THE state-controlled Zimbabwe Newspapers (1980) Ltd (Zimpapers) will soon appoint new editors after announcing a new board chaired by former Chief Secretary to the President and Cabinet Misheck Sibanda’s wife Doreen Joyce Sibanda.
Misheck Sibanda, who was replaced by Martin Rushwaya last year in September, is a relative and political ally of President Emmerson Mnangagwa.
This makes Doreen a relative of Mnangagwa through marriage. Rushwaya is also a relative of the President.
Sources at Herald House say The Herald editor Hatred Zenenga is definitely going and will be replaced by one of his senior colleagues.
Zenenga was reportedly appointed with the help of former Information minister Monica Mutsvangwa.
Current Information minister Jenfan Muswere and the new board and management want a new editor for The Herald and other newspapers.

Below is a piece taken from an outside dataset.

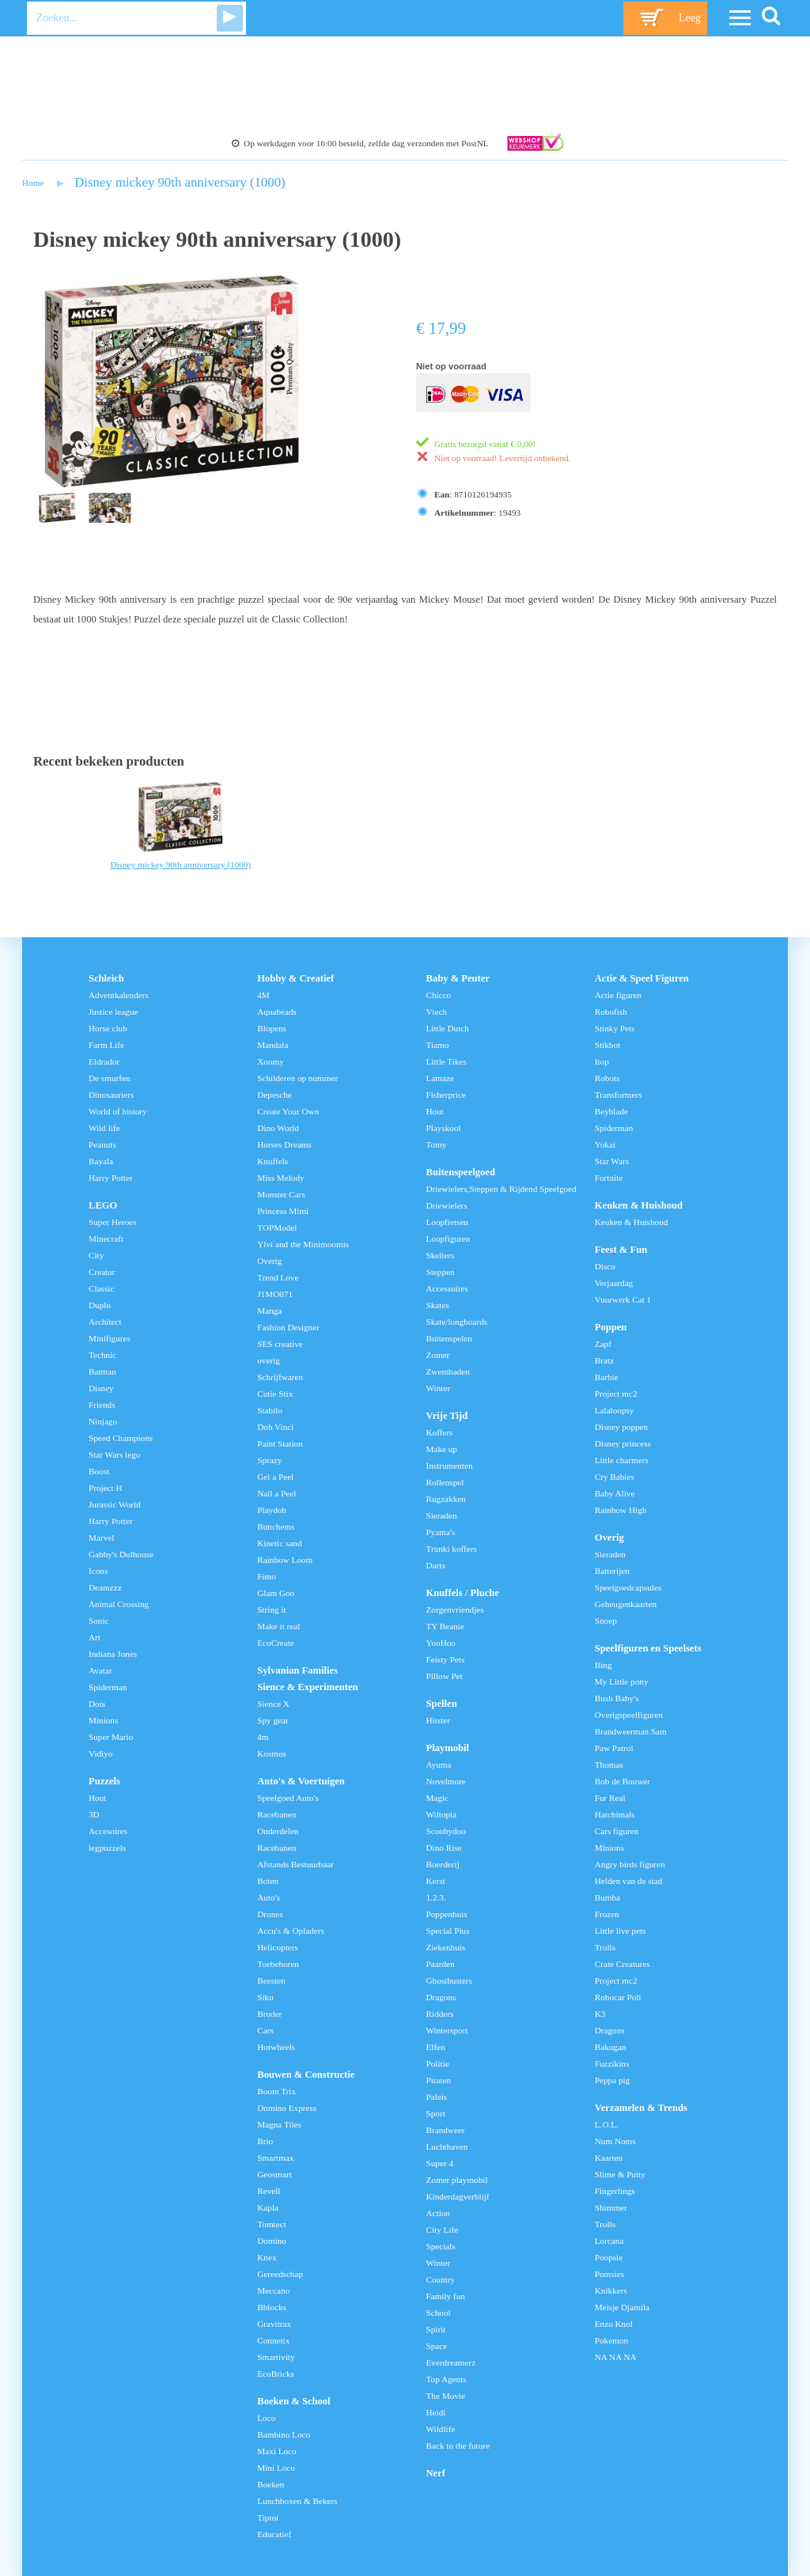 This screenshot has height=2576, width=810. I want to click on Afstands Bestuurbaar, so click(295, 1864).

The list of new editors is being finalised and will be approved by board and management before announcement soon.
Mnangagwa is said to be interested to know who the new editors will be, particularly for The Herald, Zimpapers’ flagship.
There was recently a serious attempt to bring someone from the ministry as The Herald editor and the plan is still under consideration, although it remains touch-and-go.
The state-controlled media is a critical piece in the government and Zanu PF information and propaganda puzzle, as well as communication matrix. Doreen, who has served on several boards, is former executive director of the National Gallery of Zimbabwe.
She previously served on the Zimpapers board from 2014 to 2019. Doreen also served on other boards including the Zimbabwe Broadcasting Corporation, NMB Bank, Great Zimbabwe University, National Gallery of Zimbabwe, Women University in Africa and Postal Telecommunications Regulatory Authority of Zimbabwe (Potraz) where she was also chair.
As initially reported by The NewsHawks at the weekend, Doreen replaces the outgoing board led by veteran journalist and sports administrator Tommy Sithole.
Other new board members include veteran media trainer who is an international relations, journalism and political studies researcher at Africa University, Potraz director-general Gift Machengete, veteran journalist George Chisoko, NetOne group chief executive Raphael Mushanawani, lawyer Phillip Mbano, and financial expert Rutendo Mangudya, who is Reserve Bank of Zimbabwe John Mangudya’s daughter.
Four other members from the old board, including Zimpapers chief executive Pikirayi Deketeke, have been retained until the annual general meeting in June.
The publicly-owned listed Zimpapers is the oldest newspaper organisation and commercial printer locally, as well as the largest publisher, having been in the industry since 1891, a year after Cecil John Rhodes’ colonial Pioneer Column arrived in Zimbabwe.
Apart from newspapers, it also runs radio and online television stations. Sithole, formerly editor of The Herald and Zimpapers editor-in-chief, has left after serving the group for decades on and off, leaving a largely great legacy with one rough patch.
Those who know Sithole well from a professional point of view speak of him in glowing editorial and management terms during his era, except specifically on the issue of Zimpapers editors’ collective failures on Gukurahundi when they faced the most difficult challenge of their careers.
Zimpapers editors at the time have difficulties explaining how they handled that political hot potato. Sithole, a liberation struggle cadre with Zanu PF, was a basketball player in his youth.
A good story-teller, he became a prominent sports journalist, covering Olympic Games, World Cups, and the Commonwealth Games, among many other events.
In 1980, he was appointed Zimpapers editor-in-chief. He would later serve as the group chair, beginning in 2019. In 1983, he was appointed the first black editor of the Bulawayo-based Chronicle at the height of Gukurahundi. Sithole was an active member of the Zimbabwe Air Force and became Air Zimbabwe director.
In 1982, he was elected president of the Zimbabwean Olympic Committee. He also served in executive positions with the Confederation of Southern African National Olympic Committees, the Association of the Olympic Committees of Africa, and the Association of National Olympic Committees.
He led the organising committee for the 6th All-African Games in Zimbabwe in 1995. Sithole was co-opted onto the International Olympic Committee (IOC) in 1996.
He served until 2003. He was on the IOC executive board between 2002-2003. He stepped down as an IOC member when president Jacques Rogge asked him to take over the position of director of international cooperation and development of the IOC.
Sithole spent 12 years in that position (2003-2014), which also led him to become a deputy representative for the IOC at the United Nations.— STAFF WRITER.